7. The road surface drawing apparatus for vehicle according to claim 1, wherein the patterned light includes a distal pattern element that is irradiated onto the road surface furthest from the vehicle, and the controller, in the glare reduction control, changes a shape of the distal pattern element of the patterned light such that a tip of the distal pattern element of the patterned light on the road surface is closer to the vehicle than when the glare reduction control is not performed.

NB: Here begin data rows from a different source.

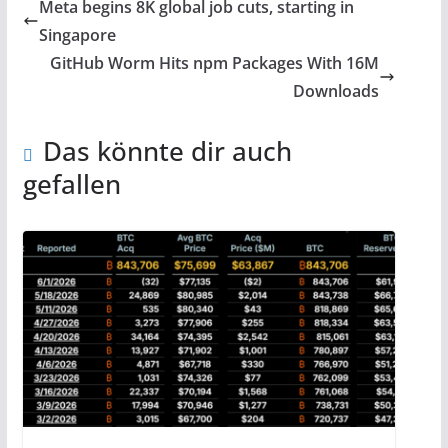
Meta begins 8K global job cuts, starting in
Singapore
GitHub Worm Hits npm Packages With 16M
Downloads
Das könnte dir auch
gefallen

8. The road surface drawing apparatus for vehicle according to claim 2, wherein the patterned light includes a distal pattern element that is irradiated onto the road surface furthest from the vehicle, and the controller, in the glare reduction control, changes a shape of the distal pattern element of the patterned light such that a tip of the distal pattern element of the patterned light on the road surface is closer to the vehicle than when the glare reduction control is not performed.

Description

BRIEF DESCRIPTION OF DRAWINGS

[0018] Embodiments of the present disclosure will be described based on the following figures, wherein:

[0019] FIG. 1 is a schematic diagram showing patterned lights irradiated onto a frozen road surface;

[0020] FIG. 2 is a plan view illustrating patterned lights irradiated onto a road surface;

[0021] FIG. 3 is a block diagram showing a configuration of a system installed in a vehicle;

[0022] FIG. 4 is a flowchart showing a processing performed by a controller of a road surface drawing apparatus;

[0023] FIG. 5A is a diagram illustrating a patterned light;

[0024] FIG. 5B is a diagram illustrating a patterned light;

[0025] FIG. 5C is a diagram illustrating a patterned light;

[0026] FIG. 5D is a diagram illustrating a patterned light;

[0027] FIG. 5E is a diagram illustrating a patterned light.

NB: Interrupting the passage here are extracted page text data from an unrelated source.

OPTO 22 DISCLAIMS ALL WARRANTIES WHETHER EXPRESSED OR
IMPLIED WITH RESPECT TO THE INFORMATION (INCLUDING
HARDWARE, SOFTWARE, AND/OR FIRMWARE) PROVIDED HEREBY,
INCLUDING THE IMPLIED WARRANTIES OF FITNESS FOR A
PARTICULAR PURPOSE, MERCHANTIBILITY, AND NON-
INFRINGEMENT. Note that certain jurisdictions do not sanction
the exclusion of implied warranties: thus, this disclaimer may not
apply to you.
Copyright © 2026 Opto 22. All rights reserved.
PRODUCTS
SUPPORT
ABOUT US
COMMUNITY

DESCRIPTION OF EMBODIMENTS

[0028] The embodiments will be described below with reference to the drawings. In all the drawings, the same reference numerals indicate the same elements, and duplicate explanations are omitted.

[0029] FIG. 1 is a schematic diagram showing patterned lights 50, 50a irradiated onto a frozen road surface 110. FIG. 2 is a plan view illustrating patterned lights 50, 52 irradiated onto a road surface. FIG. 3 is a block diagram showing a configuration of a system installed in a vehicle 10. As shown in FIG. 3, the vehicle 10 includes a road surface drawing apparatus 32 having a road surface drawing lamp 34.

[0030] As shown in FIGS. 1 and 2, the road surface drawing lamp 34 draws images indicating the behavior of the vehicle 10 on the road surface by irradiating the patterned lights 50, 52 onto the road surface surrounding the vehicle 10. The road surface drawing lamp 34 includes front light sources and rear light sources. The front light source of the road surface drawing lamp 34 irradiates the patterned light 50 toward the front or diagonally forward of the vehicle 10, as shown in FIG. 2. The front light sources of the road surface drawing lamp 34 are provided one each at the right end and left end of the front end of the vehicle 10. The rear light source of the road surface drawing lamp 34 irradiates patterned light 52 to the rear or diagonally rearward of the vehicle 10, as shown in FIG. 2. The rear light sources of the road surface drawing lamp 34 are provided one each at the right end and left end of the rear end of the vehicle 10.

[0031] The front patterned light 50 and the rear patterned light 52 both include a plurality of inverted V-shaped lights arranged in one direction. At least one of the front patterned light 50 and the rear patterned light 52 may include a plurality of rectangular lights arranged in one direction. The shapes of the patterned lights 50 and 52 are not limited.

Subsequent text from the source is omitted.